The question of whether to attempt to sell the municipal golf course is likely to be raised during the May 2022 election after a divided Devine City Council approved moving forward with putting the issue on the ballot at a Special meeting held last Tuesday, August 10.
The last day to order a General Election or a Special Election on a measure in the upcoming November election was Monday, Aug. 16.
District 3 Councilman David Espinosa emphasized that the election would just be to gauge public opinion on the issue.
“It’s not that we’re selling it already, we just want to have an idea,” Espinosa said.
Other Council members shared their thoughts and feedback gathered from their constituents since discussion about the prospect of the sale was postponed at a meeting in June.
District 1 Councilman Rufino “Flipper” Vega said his district was split “fifty-fifty right now,” while District 2 Councilwoman Angela Pichardo said that the land was an asset.
“And it was a gifted golf course to the citizens of Devine, and I believe it should stay that way,” Pichardo said.
District 5 Councilwoman Debra Randall said that though her constituents had “calmed down” since the June meeting, they still wanted the golf course sold with deed restrictions.
“They don’t want it sold just so it’s built on,” Randall said. “It would have to have deed restrictions.

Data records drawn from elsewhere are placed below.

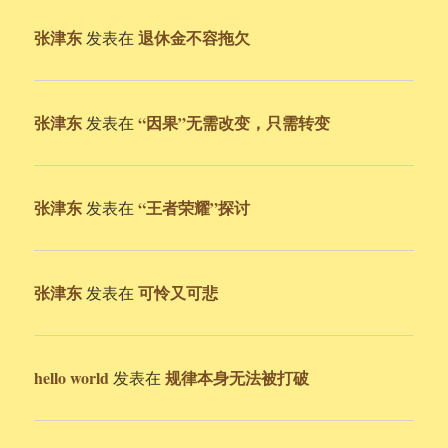
张津东
退休金不容拖欠
发表在
张津东
“因果”无需改变，只需转变
发表在
张津东
“王者荣耀”探讨
发表在
张津东
可怜又可悲
发表在
hello world
规律本身无法被打破
发表在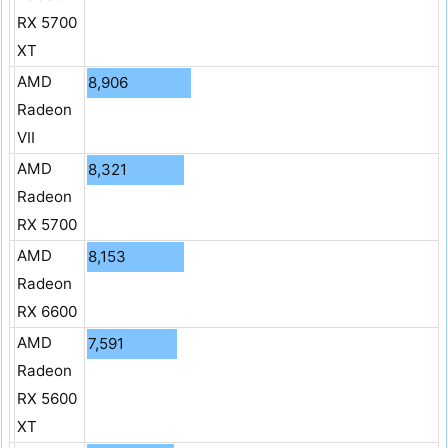
RX 5700
XT
AMD
8,906
Radeon
VII
AMD
8,321
Radeon
RX 5700
AMD
8,153
Radeon
RX 6600
AMD
7,591
Radeon
RX 5600
XT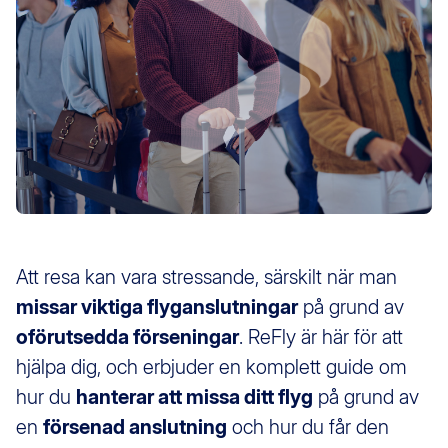
Att resa kan vara stressande, särskilt när man
missar viktiga flyganslutningar
på grund av
oförutsedda förseningar
. ReFly är här för att
hjälpa dig, och erbjuder en komplett guide om
hur du
hanterar att missa ditt flyg
på grund av
en
försenad anslutning
och hur du får den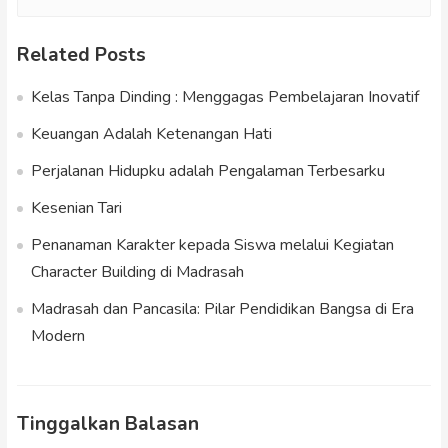
Related Posts
Kelas Tanpa Dinding : Menggagas Pembelajaran Inovatif
Keuangan Adalah Ketenangan Hati
Perjalanan Hidupku adalah Pengalaman Terbesarku
Kesenian Tari
Penanaman Karakter kepada Siswa melalui Kegiatan
Character Building di Madrasah
Madrasah dan Pancasila: Pilar Pendidikan Bangsa di Era
Modern
Tinggalkan Balasan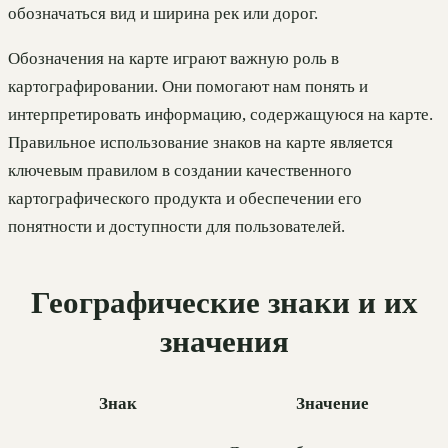
обозначаться вид и ширина рек или дорог.
Обозначения на карте играют важную роль в
картографировании. Они помогают нам понять и
интерпретировать информацию, содержащуюся на карте.
Правильное использование знаков на карте является
ключевым правилом в создании качественного
картографического продукта и обеспечении его
понятности и доступности для пользователей.
Географические знаки и их
значения
Знак
Значение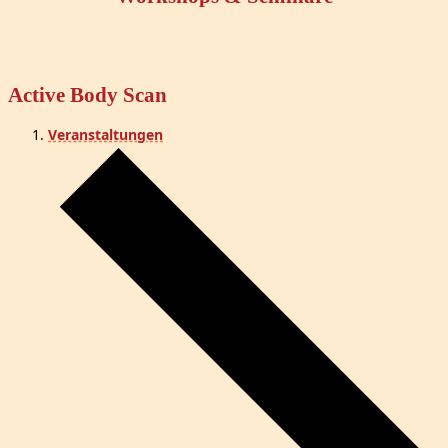
Active Body Scan
Veranstaltungen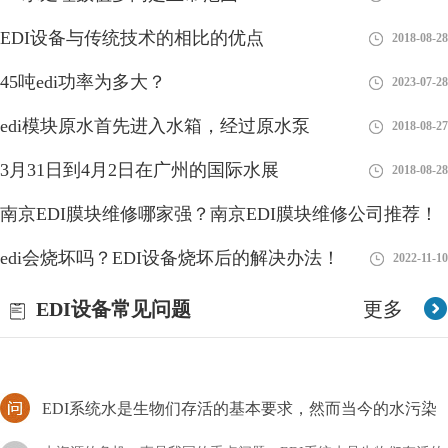
EDI设备与传统技术的相比的优点
2018-08-28
45吨edi功率为多大？
2023-07-28
EDI水处理设备确保处理后出水电阻率达到18.2兆欧.CM
edi模块原水首先进入水箱，经过原水泵
2018-08-27
EDI超纯水设备适用于哪些行业?EDI超纯水设备在设计上，采用成
3月31日到4月2日在广州的国际水展
2018-08-28
熟、可靠、先进、自动化程度高的两级反渗透纯水设备＋EDI＋精
混床除盐水处理工艺，EDI水处理设备确保处理后
南京EDI膜块维修哪家强？南京EDI膜块维修公司推荐！
EDI设备厂家的安全与否，直接关系到人体的健康
edi会烧坏吗？EDI设备烧坏后的解决办法！
2023-01-10
2022-11-10
EDI设备厂家的安全与否，直接关系到人体的健康，为了保障饮用
EDI设备常见问题
更多
水的安全，一系列的水处理设备应运而生，这些设备可以更大程度
上保证用水的安全。还有一些工业用水，为了减少污染
EDI系统水是生物们存活的基本要求，然而当今的水污染
非常严重
水资源的危机一直是我国的重点问题。EDI系统水是生物们存活的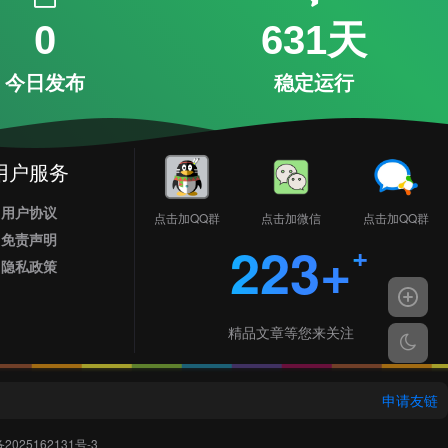
0
631天
今日发布
稳定运行
用户服务
用户协议
点击加QQ群
点击加微信
点击加QQ群
免责声明
223+
隐私政策
精品文章等您来关注
申请友链
2025162131号-3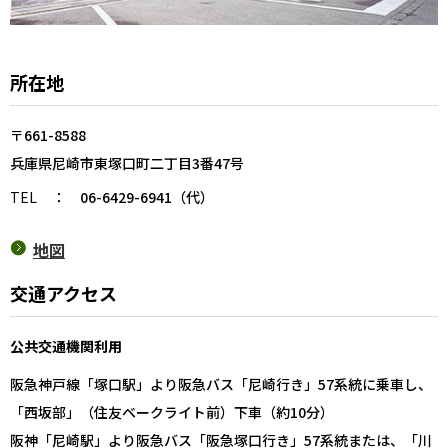
所在地
〒661-8588
兵庫県尼崎市東塚口町二丁目3番47号
TEL
：
06-6429-6941（代）
地図
交通アクセス
公共交通機関利用
阪急神戸線「塚口駅」より阪急バス「尼崎行き」57系統に乗車し、
「西坂部」（住友ベークライト前）下車（約10分）
阪神「尼崎駅」より阪急バス「阪急塚口行き」57系統または、「川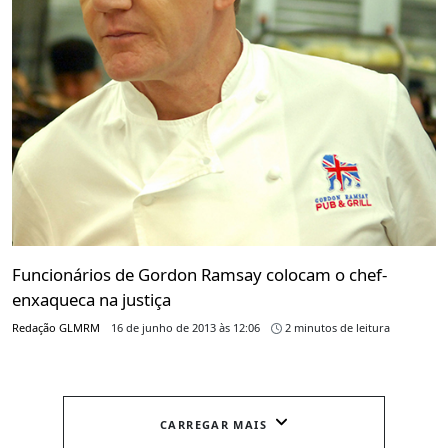
Funcionários de Gordon Ramsay colocam o chef-
enxaqueca na justiça
Redação GLMRM
16 de junho de 2013 às 12:06
2 minutos de leitura
CARREGAR MAIS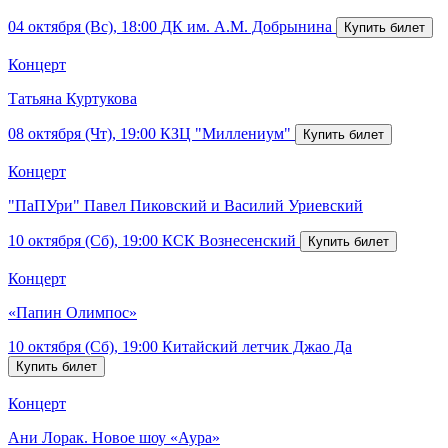
04 октября (Вс), 18:00
ДК им. А.М. Добрынина
Концерт
Татьяна Куртукова
08 октября (Чт), 19:00
КЗЦ "Миллениум"
Концерт
"ПаПУри" Павел Пиковский и Василий Уриевский
10 октября (Сб), 19:00
КСК Вознесенский
Концерт
«Папин Олимпос»
10 октября (Сб), 19:00
Китайский летчик Джао Да
Концерт
Ани Лорак. Новое шоу «Аура»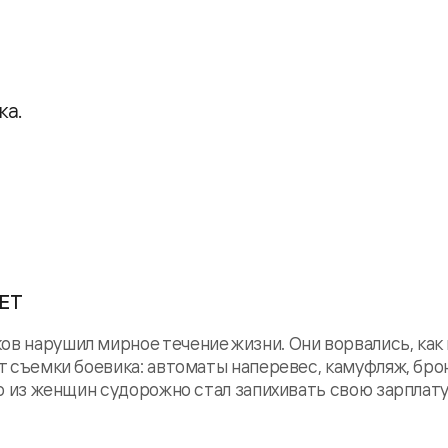
ка.
ДЕТ
в нарушил мирное течение жизни. Они ворвались, как 
ут съемки боевика: автоматы наперевес, камуфляж, бр
-то из женщин судорожно стал запихивать свою зарплат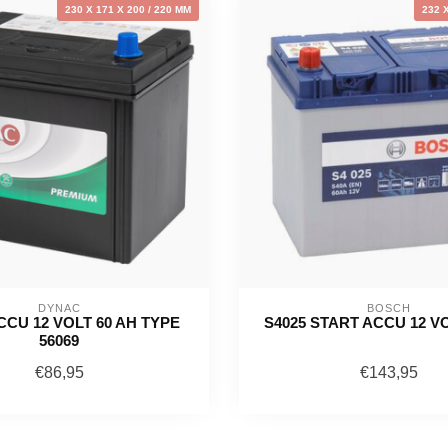
230 X 171 X 200 / 220 MM
232 
DYNAC
BOSCH
CU 12 VOLT 60 AH TYPE
S4025 START ACCU 12 VO
56069
€86,95
€143,95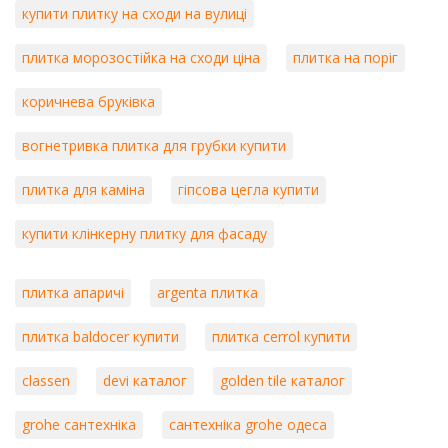
купити плитку на сходи на вулиці
плитка морозостійка на сходи ціна
плитка на поріг
коричнева бруківка
вогнетривка плитка для грубки купити
плитка для каміна
гіпсова цегла купити
купити клінкерну плитку для фасаду
плитка апаричі
argenta плитка
плитка baldocer купити
плитка cerrol купити
classen
devi каталог
golden tile каталог
grohe сантехніка
сантехніка grohe одеса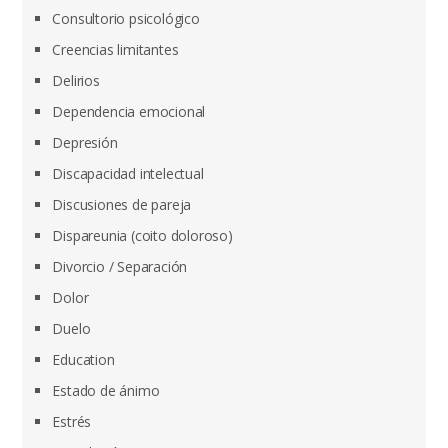
Consultorio psicológico
Creencias limitantes
Delirios
Dependencia emocional
Depresión
Discapacidad intelectual
Discusiones de pareja
Dispareunia (coito doloroso)
Divorcio / Separación
Dolor
Duelo
Education
Estado de ánimo
Estrés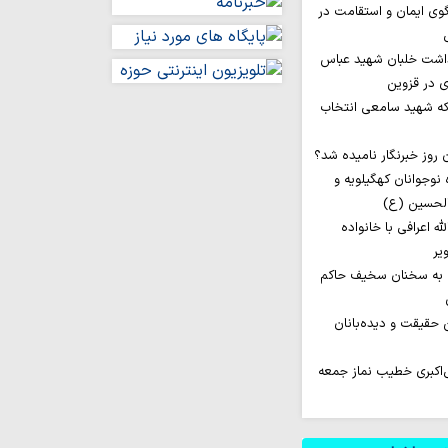
گوی ایمان و استقامت در
داشت خلبان شهید عباس
ی در قزوین
ه شهید سامعی انتخاب
اروان ۲۰۰ نفره نوجوانان کهگیلویه و
الحسین (ع)
له اعرافی با خانواده
یر
 به سخنان سخیف حاکم
ن حقیقت و دیده‌بانان
‌اکبری خطیب نماز جمعه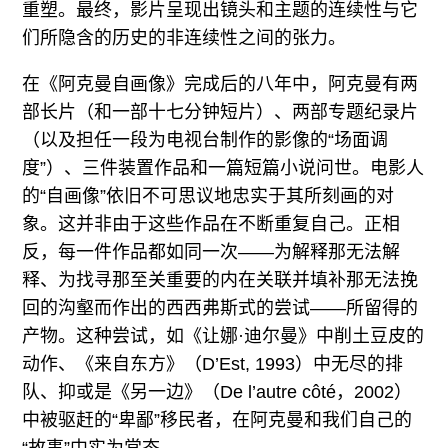
重塑。最终，影片呈现出镜头和主题的连续性与它
们所隐含的历史的非连续性之间的张力。
在《阿克曼自画像》完成后的八年中，阿克曼有两
部长片（和一部十七分钟短片）、两部专题纪录片
（以及担任一段为电视台制作的影像的“场面调
度”）、三件装置作品和一篇短篇小说问世。电影人
的“自画像”依旧不可思议地忠实于其所刻画的对
象。这并非由于这些作品在不断重复自己。正相
反，每一件作品都如同一次——为解释那无法解
释、为找寻那至关重要的内在关联并填补那无法挽
回的沟壑而作出的西西弗斯式的尝试——所留得的
产物。这种尝试，如《让娜·迪尔曼》中削土豆皮的
动作、《来自东方》（D’Est, 1993）中无尽的排
队、抑或是《另一边》（De l’autre côté，2002）
中被驱赶的“卑鄙”移民者，在阿克曼和我们自己的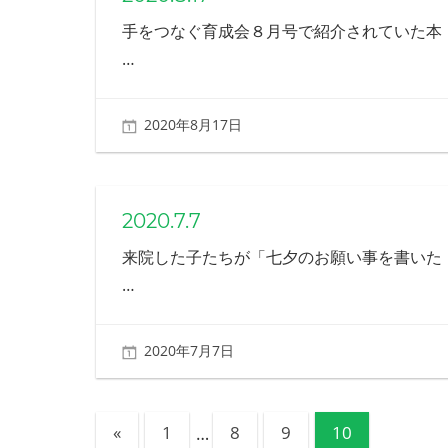
手をつなぐ育成会８月号で紹介されていた本
…
2020年8月17日
北ふみ
2020.7.7
来院した子たちが「七夕のお願い事を書いた
…
2020年7月7日
北ふみ
投
前
«
1
…
8
9
10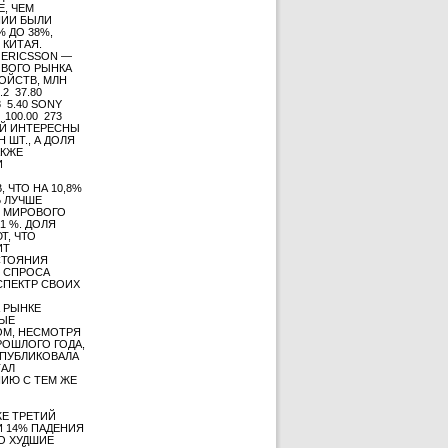
Е, ЧЕМ
НИИ БЫЛИ
% ДО 38%,
 КИТАЯ.
 ERICSSON —
ОВОГО РЫНКА
РОЙСТВ, МЛН
2 37.80
8 5.40 SONY
 100.00 273
ЛЕЙ ИНТЕРЕСНЫ
Н ШТ., А ДОЛЯ
АКЖЕ
И
 ЧТО НА 10,8%
Ь ЛУЧШЕ
ЛЯ МИРОВОГО
1 %. ДОЛЯ
Т, ЧТО
ИТ
СТОЯНИЯ
 СПРОСА
СПЕКТР СВОИХ
А РЫНКЕ
НЫЕ
ЛОМ, НЕСМОТРЯ
РОШЛОГО ГОДА,
 ОПУБЛИКОВАЛА
ТАЛ
НИЮ С ТЕМ ЖЕ
Е ТРЕТИЙ
 И 14% ПАДЕНИЯ
ТО ХУДШИЕ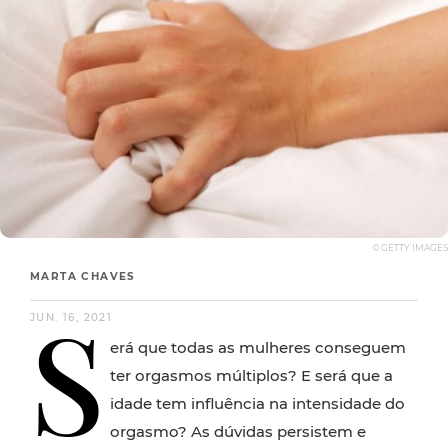
© GETTY IMAGES
MARTA CHAVES
S
JUN. 16, 2021
erá que todas as mulheres conseguem
ter orgasmos múltiplos? E será que a
idade tem influência na intensidade do
orgasmo? As dúvidas persistem e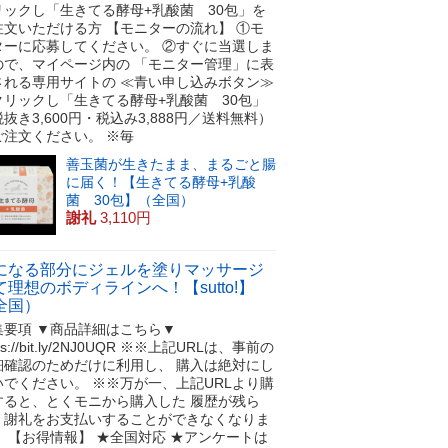
リックし「生きてる酵母+乳酸菌 30包」を
注文いただける方 【モニターの流れ】 ①モ
ターに応募してください。 ②すぐに当選しま
ので、マイページ内の 「モニター管理」に表
される専用サイトの ≪青い申し込みボタン≫
クリックし「生きてる酵母+乳酸菌 30包」
抜き3,600円・税込み3,888円／送料無料）
ご注文ください。 ※毎
善玉菌が生きたまま、まるごと腸
に届く！【生きてる酵母+乳酸
菌 30包】（全国）
謝礼
3,110円
になる部分にジェルを塗りマッサージ
て理想のボディラインへ！【sutto!】
全国）
集要項 ▼商品詳細はこちら▼
tps://bit.ly/2NJ0UQR ※※上記URLは、事前の
細確認のためだけに利用し、 購入は絶対にし
いでください。 ※※万が一、上記URLより購
すると、とくモニから購入した 履歴が残ら
、謝礼をお支払いすることができなくなりま
！ 【お得情報】 ★全国対応 ★アンケートは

That’s what District 5 says.”
District 4 Councilwoman Kathy Lawler said that the people she spoke to felt uninformed.
“The people I talked to didn’t think they had enough information about what the golf course is worth,” Lawler said. “So I think we need to get more information out so they understand it.”
Mayor Cory Thompson said that the City wouldn’t know what the course is worth unless citizens vote to sell it.
“Then we actually go ahead and spend the money, because it’s going to take money, to get the appraisals done that we have to get done,” Thompson said.
City Attorney Tom Cate confirmed that Council will not be bound by the results of the election, and that if bids on the course don’t meet City requirements, the City does not have to sell it.
“The last time we were here, there were quite a few people in the audience that said they want deed restrictions, [that] if we sell the property it’s always going to be used as a golf course,” Cate said. “So that’s going to restrict a lot of interest, in my opinion, because [bidders] are going to have to have a golf course.”
A Vega-Espinosa motion to put the sale of the golf course on the ballot, most likely in May, passed 4-1 over Pichardo’s objection.
For more on the golf course, see separate article in this edition about the price of the clubhouse renovation closing in on $500,000.
The next Council meeting was scheduled for press night on Tuesday, Aug. 17.